Task details.
Go through the records and restate them word for word, omitting images.

Items from a data source
------------------------------------
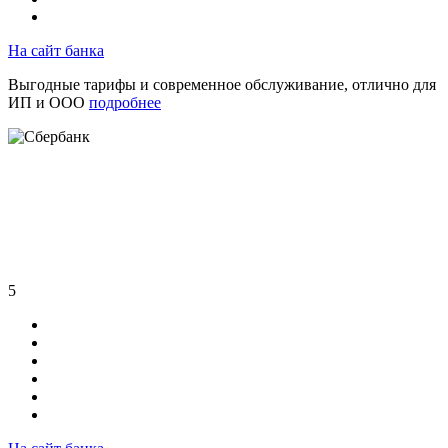
На сайт банка
Выгодные тарифы и современное обслуживание, отлично для
ИП и ООО
подробнее
5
------------------------------------
Output below.
На сайт банка
Выгодные тарифы и современное обслуживание, отлично для
ИП и ООО
подробнее
5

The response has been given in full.